Implicit Configuration¶
Configuration values can be set implicitly from other configuration. For example, if my backend
requires a model_uri
to save a model to, and it is not set, the configuration may set
it to /opt/data/rv_root/train/experiment-name/model.hdf
. This was implicitly set by knowing the
root URI for the train command is /opt/data/rv_root/train/experiment-name
, which is set on the
experiment (by default constructed from the root_uri
and experiment_id
).
The mechanism that allows this is that configurations
implement a method called update_for_command
, with the following signature:
-
class
rastervision.core.
Config
¶ -
update_for_command
(command_type, experiment_config, context=None, io_def=None)¶ Updates this configuration for the given command
Note: While configuration is immutable for client facing operations, this is an internal operation and mutates the configuration.
- Args:
- command_type: The command type that is currently being
preprocessed. experiment_config: The experiment configuration that this configuration is a part of.

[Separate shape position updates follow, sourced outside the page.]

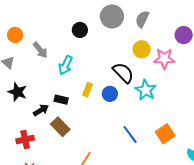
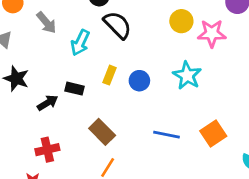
black semicircle: (123, 73) -> (118, 25), moved
brown rectangle: (60, 127) -> (102, 132), moved
blue line: (130, 134) -> (166, 135), turned -42
red cross: (25, 139) -> (47, 150), moved

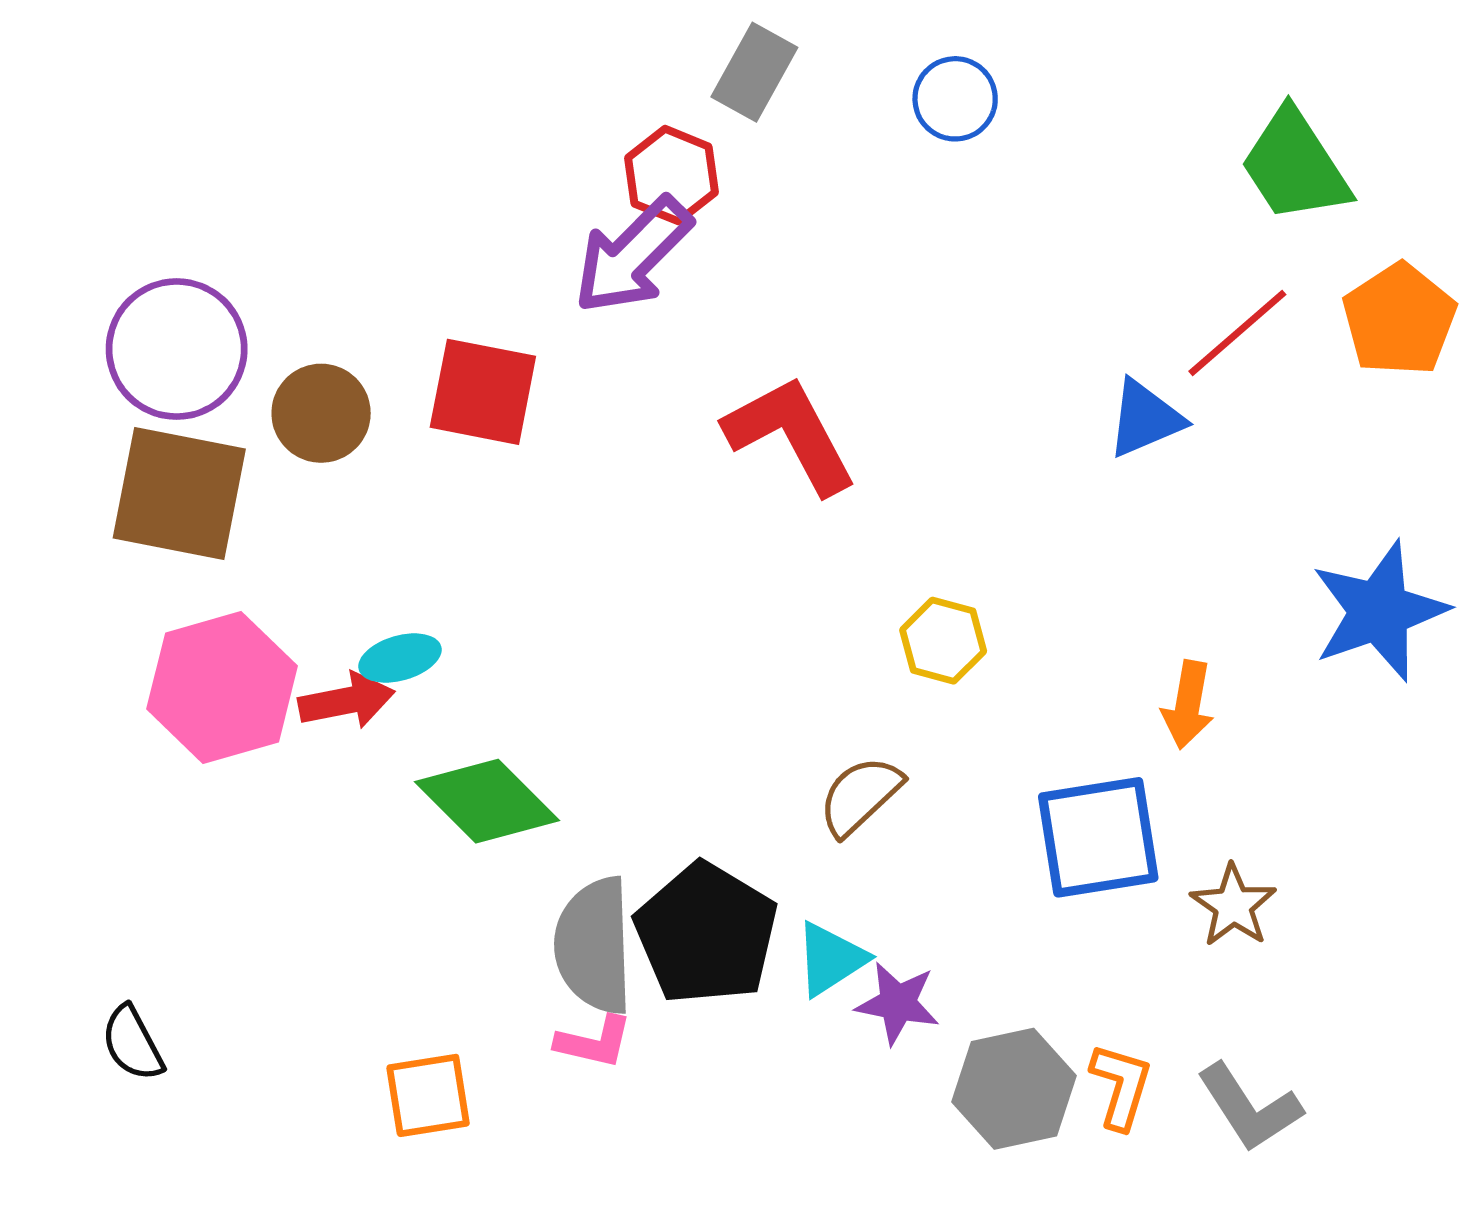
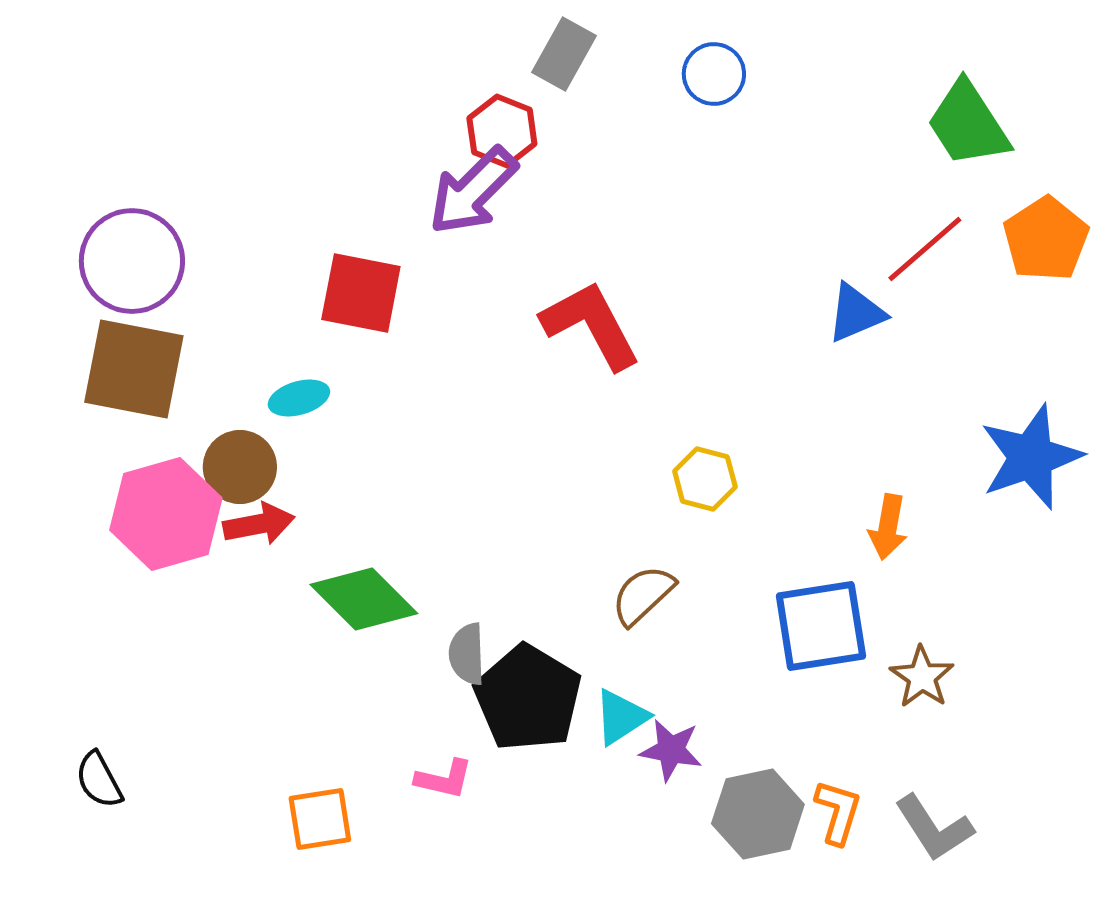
brown circle: (321, 413) -> (240, 467), moved
cyan ellipse: (400, 658) -> (299, 398), moved
gray semicircle: (594, 946) -> (467, 654), moved, size x0.6

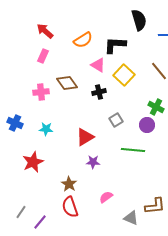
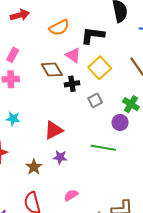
red arrow: (45, 31) -> (20, 15), turned 120
pink rectangle: (43, 56) -> (13, 55), moved
brown diamond: (67, 83) -> (52, 70), moved
gray square: (116, 120) -> (95, 100), moved
brown star: (69, 184) -> (34, 167), moved

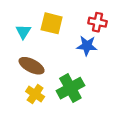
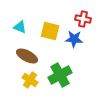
yellow square: (52, 23) -> (50, 31), moved
cyan triangle: (23, 32) -> (20, 27), turned -40

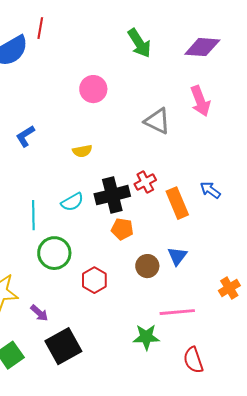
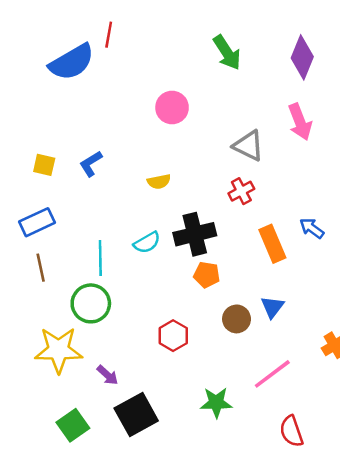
purple diamond: (202, 47) -> (302, 57), turned -72
red cross: (145, 182) -> (241, 191), moved
green circle: (54, 253) -> (91, 303), moved
pink line: (177, 312) -> (272, 374), turned -32
green star: (146, 337) -> (216, 403), moved

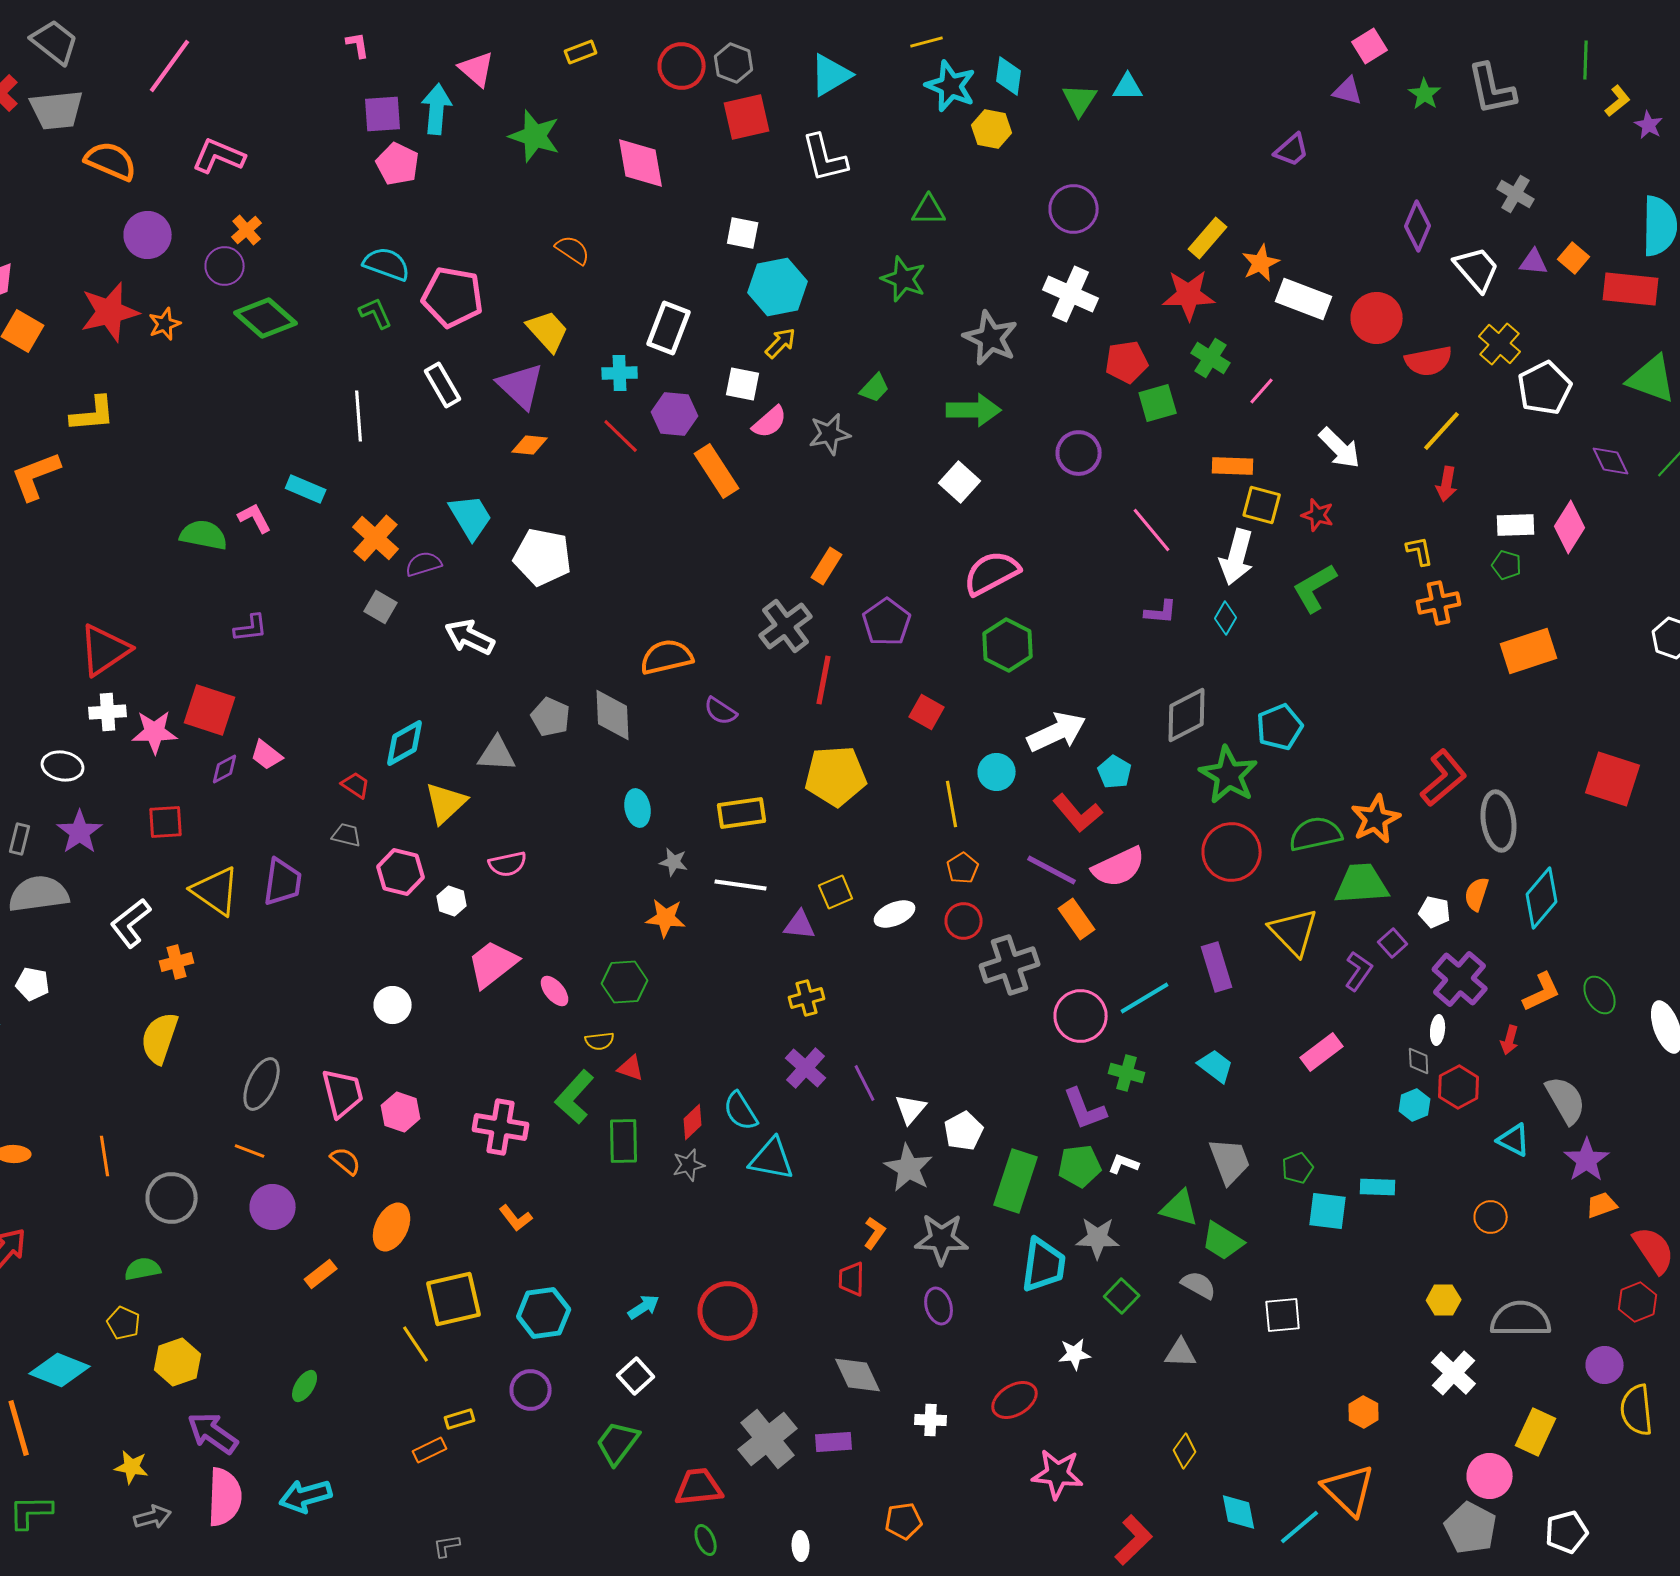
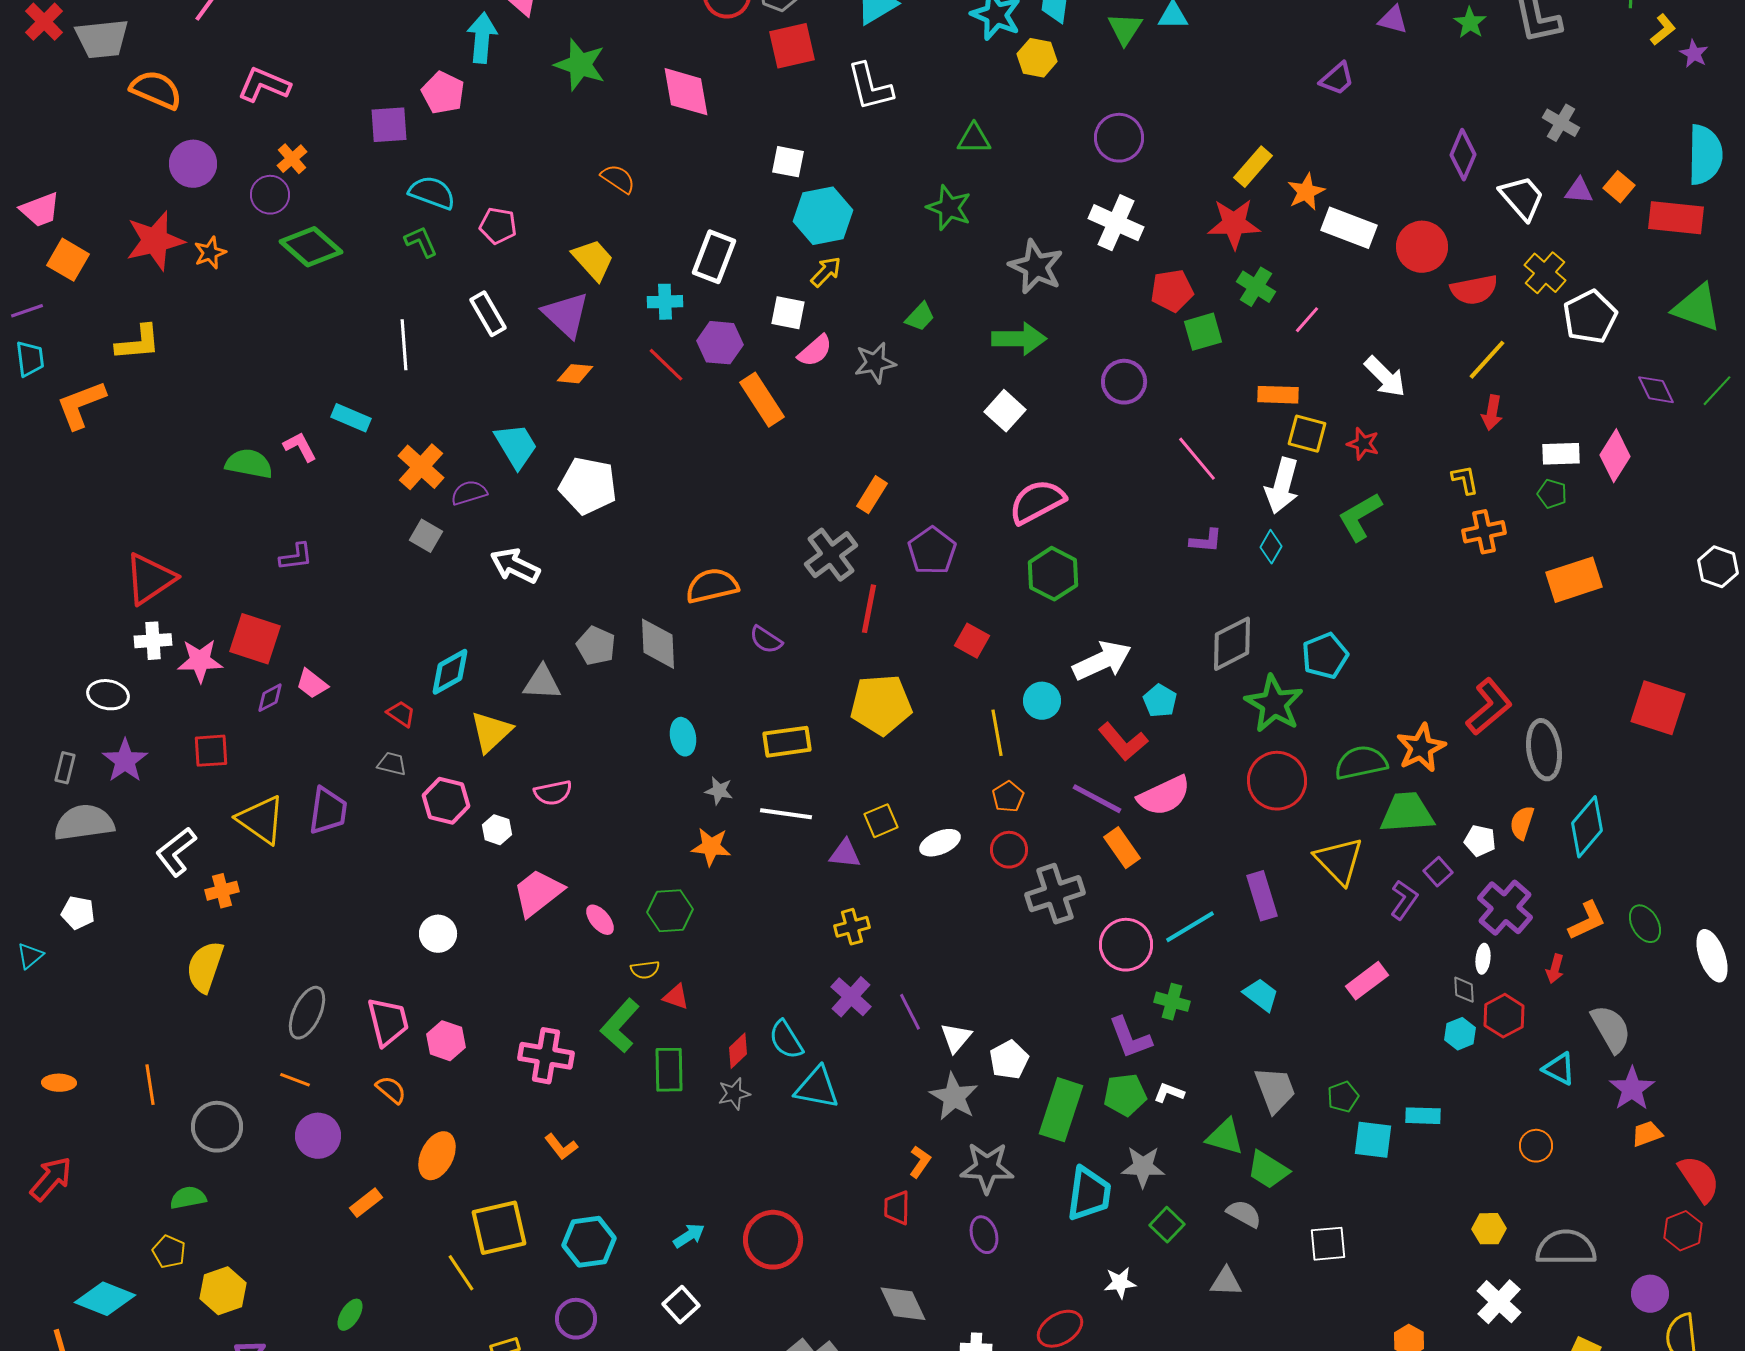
purple square: (383, 114) -> (389, 125), moved
pink pentagon: (453, 297) -> (498, 226), size x0.6

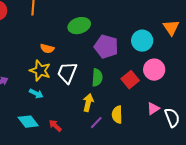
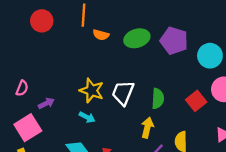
purple pentagon: (106, 47) -> (174, 41), moved
orange semicircle: (47, 49) -> (101, 35), moved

- context: Optional list of parent configurations, to allow for child
configurations contained in collections to understand their context in the experiment configuration.
- Returns:
Nothing. Call should mutate the configuration object itself.
-
This method is called before running commands on an experiment, and gives the configuration a
chance to update any values it needs to based on the experiment and any other context it needs.
The context argument is, for example, the SceneConfig
that the configuration is attached
to (e.g. a RasterSourceConfig
). Context should be set whenever a parent configuration
calls update_for_command
on child configuration, when that parent configuration is part
of a collection of configurations (e.g., the collection of SceneConfig
s in a DataSetConfig
).
Reporting IO¶
Raster Vision requires that configuration reports on its input and output files, which allows it to tie
together commands into a Directed Acyclic Graph of operations that the ExperimentRunner
s can execute.
The way this reporting happens is through the report_io
method on Config
.
-
class
rastervision.core.
Config
-
report_io
(command_type, io_def)¶ Updates the given CommandIODefinition.
So that it includes the inputs, outputs, and missing files for this configuration at this command.
- Args:
command_type: The command type that is currently being preprocessed. io_def: The CommandIODefinition that this call should modify.
- Returns: Nothing. This call should make the appropriate calls to the
given io_def to mutate its state.
-
For each specific command, configuration should set any input files or directories onto the io_def
through the add add_input
method, and set any output files or directories using the add_output
method.
If a configuration does not correctly report on its IO, it could result in commands not running or
rerunning happening even though output already exists and the --rerun
flag is not used. This
can be a common pitfall for plugin development, and care should be taken to ensure that IO is
properly being reported. The --dry-run
flag with the -v
verbosity flag can be useful here
for ensuring the IO that is reported is what is expected.